## AVAILABLE DATA

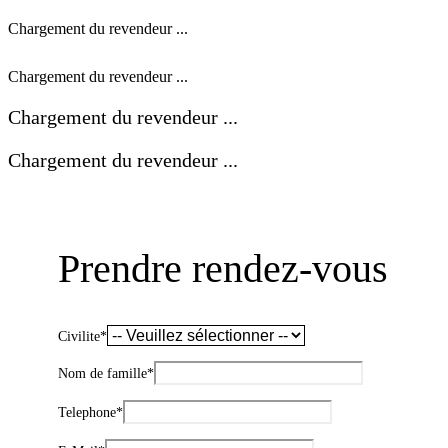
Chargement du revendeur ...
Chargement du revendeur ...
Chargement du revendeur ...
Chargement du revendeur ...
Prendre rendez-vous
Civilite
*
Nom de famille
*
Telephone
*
--
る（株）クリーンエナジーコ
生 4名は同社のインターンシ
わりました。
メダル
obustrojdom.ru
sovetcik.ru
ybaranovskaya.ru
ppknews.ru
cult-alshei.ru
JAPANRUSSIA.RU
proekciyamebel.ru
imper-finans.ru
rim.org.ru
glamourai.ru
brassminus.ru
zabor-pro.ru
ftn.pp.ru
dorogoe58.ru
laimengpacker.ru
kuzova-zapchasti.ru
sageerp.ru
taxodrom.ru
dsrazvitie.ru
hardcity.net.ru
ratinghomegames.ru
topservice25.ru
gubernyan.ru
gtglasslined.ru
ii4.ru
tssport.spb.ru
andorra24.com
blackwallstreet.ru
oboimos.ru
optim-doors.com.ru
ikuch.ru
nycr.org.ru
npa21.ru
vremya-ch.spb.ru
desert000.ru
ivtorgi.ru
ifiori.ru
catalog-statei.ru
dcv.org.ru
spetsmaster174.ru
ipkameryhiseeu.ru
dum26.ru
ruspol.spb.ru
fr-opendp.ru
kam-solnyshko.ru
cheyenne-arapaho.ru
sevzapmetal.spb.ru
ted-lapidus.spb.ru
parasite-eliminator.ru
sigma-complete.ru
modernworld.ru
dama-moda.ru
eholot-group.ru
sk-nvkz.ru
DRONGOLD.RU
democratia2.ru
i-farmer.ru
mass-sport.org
--
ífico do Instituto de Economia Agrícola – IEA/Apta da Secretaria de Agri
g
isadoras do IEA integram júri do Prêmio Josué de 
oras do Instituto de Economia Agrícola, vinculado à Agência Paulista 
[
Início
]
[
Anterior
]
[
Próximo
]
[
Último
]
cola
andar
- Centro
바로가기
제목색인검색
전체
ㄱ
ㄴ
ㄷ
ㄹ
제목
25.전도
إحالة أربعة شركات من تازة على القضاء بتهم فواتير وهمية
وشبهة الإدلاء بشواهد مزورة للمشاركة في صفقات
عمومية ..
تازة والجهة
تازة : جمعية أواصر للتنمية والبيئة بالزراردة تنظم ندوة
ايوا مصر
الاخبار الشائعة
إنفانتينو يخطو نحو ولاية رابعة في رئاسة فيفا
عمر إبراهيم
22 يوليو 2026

## EXERCISE DIRECTIONS
Look through the material above and print exactly the lines from the one containing "isadoras do IEA" to the one containing "22 يوليو 2026", both included, and nothing more.

## EXPECTED ANSWER
isadoras do IEA integram júri do Prêmio Josué de 
oras do Instituto de Economia Agrícola, vinculado à Agência Paulista 
[
Início
]
[
Anterior
]
[
Próximo
]
[
Último
]
cola
andar
- Centro
바로가기
제목색인검색
전체
ㄱ
ㄴ
ㄷ
ㄹ
제목
25.전도
إحالة أربعة شركات من تازة على القضاء بتهم فواتير وهمية
وشبهة الإدلاء بشواهد مزورة للمشاركة في صفقات
عمومية ..
تازة والجهة
تازة : جمعية أواصر للتنمية والبيئة بالزراردة تنظم ندوة
ايوا مصر
الاخبار الشائعة
إنفانتينو يخطو نحو ولاية رابعة في رئاسة فيفا
عمر إبراهيم
22 يوليو 2026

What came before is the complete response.